На этом фронте всякий – герой,
но перебежчик – каждый второй,
И дым отслеживать не дает взаимный их переход:
Вчерашний босс оказался бос, вчерашний бомж его перерос –
Ломает руки информбюро, спецкор бросает перо.
Война, война.
Посмотришь вокруг – кругом уже ни хрена,
А только она одна.
На фронте восточном без перемен: распад и юность, расцвет и тлен,
Бессильный опыт бьется с толпой молодости тупой.
Дозор старперов поймал бойца – боец приполз навестить отца:
Сперва с отцом обнялись в слезах, потом подрались в сердцах.
Меж тем ряды стариков растут: едва двоих приберет инсульт –
Перебегают три дурака, достигшие сорока.
Война, война.
По левому флангу ко мне крадется жена.
Она вооружена.
Лишь мы с тобою в кольце фронтов лежим в земле, как пара кротов,
Лежим, и каждый новый фугас землей засыпает нас.
Среди войны возрастов, полов, стальных стволов и больных голов
Лежим среди чужих оборон со всех четырех сторон.
Мужик и баба, богач и голь, нацмен и Русь, седина и смоль,
Лежим, которую ночь подряд штампуя новых солдат.
Лежим, враги по всем четырем, никак объятий не раздерем,
Пока орудий не навели на пядь ничейной земли.
2011
Иногда мне кажется, что я гвоздь,
Из миров погибших незваный гость,
Не из Трои и не с Голгофы,
А простой, из стенки, не обессудь,
Уцелевший после какой-нибудь
Окончательной катастрофы.
В новом мире, где никаких гвоздей,
Где гуляют толпы недолюдей
По руинам, кучам и лужам,
Отойдя от вянущего огня,
Однорукий мальчик берет меня –
И не знает, зачем я нужен.
Иногда я боюсь, что ты микроскоп,
Позабытый между звериных троп
На прогалине неприметной,
Окруженный лесом со всех сторон
Инструмент давно улетевшей вон
Экспедиции межпланетной.
Вся твоя компания – хвощ и злак.
Населенье джунглей не знает, как
Обращаются с микроскопом.
Позабавить думая свой народ,
Одноглазый мальчик тебя берет
И глядит на тебя циклопом.
Мы с тобою пленники смутных лет:
Ни простых, ни сложных предметов нет.
Бурый слой, от оста до веста.
Для моей негнущейся прямоты
И для хитрой тайны, что знаешь ты,
Одинаково нету места.
Хорошо б состариться поскорей,
Чем гадать о празднествах дикарей
По прихлопам их и притопам,
А потом с тоски залезать в кровать
И всю ночь друг друга в нее вбивать,
Забивать, как гвоздь микроскопом.
«В кафе у моря накрыли стол – там любят бухать у моря…»
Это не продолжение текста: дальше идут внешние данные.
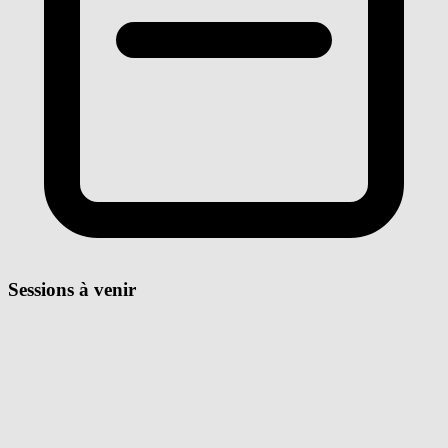
Sessions à venir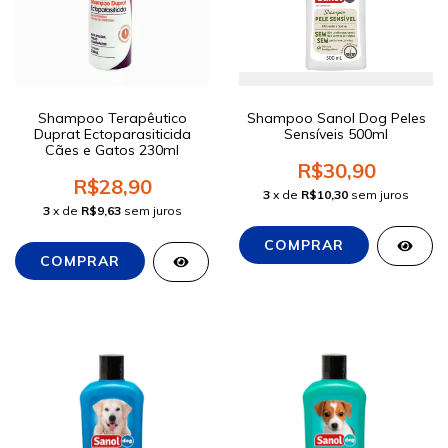
Shampoo Terapêutico
Shampoo Sanol Dog Peles
Duprat Ectoparasiticida
Sensíveis 500ml
Cães e Gatos 230ml
R$30,90
R$28,90
3
x de
R$10,30
sem juros
3
x de
R$9,63
sem juros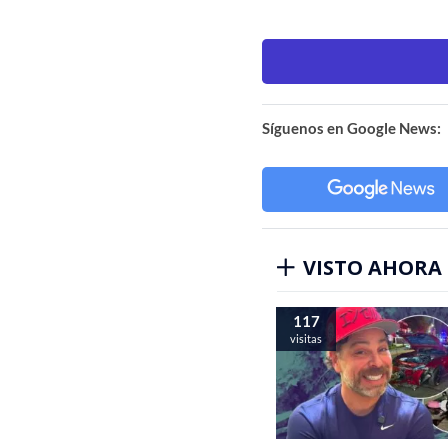
Síguenos en Google News:
VISTO AHORA
117
visitas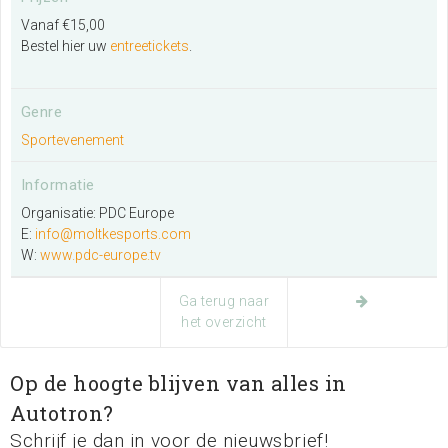
Vanaf €15,00
Bestel hier uw
entreetickets
.
Zoeken
Genre
Sportevenement
Informatie
Organisatie: PDC Europe
E:
info@moltkesports.com
W:
www.pdc-europe.tv
Ga terug naar
het overzicht
Op de hoogte blijven van alles in
Autotron?
Schrijf je dan in voor de nieuwsbrief!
В кафе у моря накрыли стол – там любят бухать у моря.
Был пляж по случаю шторма гол, но полон шалман у мола.
Кипела южная болтовня, застольная, не без яда.
Она смотрела не на меня. Я думал, что так и надо.
В углу витийствовал тамада, попойки осипший лидер,
И мне она говорила «да», и я это ясно видел.
«Да-да», она говорила мне не холодно и не пылко,
И это было в ее спине, в наклоне ее затылка,
Мы пары слов не сказали с ней в закусочной у причала.
Но это было куда ясней, чем если б она кричала.
Оса скользила по колбасе, супруг восседал, как идол…
Боялся я, что увидят все, однако никто не видел.
Болтался буй, прибывал прибой, был мол белопенно залит,
Был каждый занят самим собой, а нами никто не занят.
«Да-да», – она говорила мне зеленым миндальным глазом,
Хотя и знала уже вполне, каким это будет грязным,
Какую гору сулит невзгод, в каком изойдет реванше –
И как закончится через год и, кажется, даже раньше.
Все было там произнесено – торжественно, как на тризне, –
И это было слаще всего, что мне говорили в жизни,
Поскольку после, поверх стыда, раскаянья и проклятья,
Она опять говорила «да», опять на меня не глядя.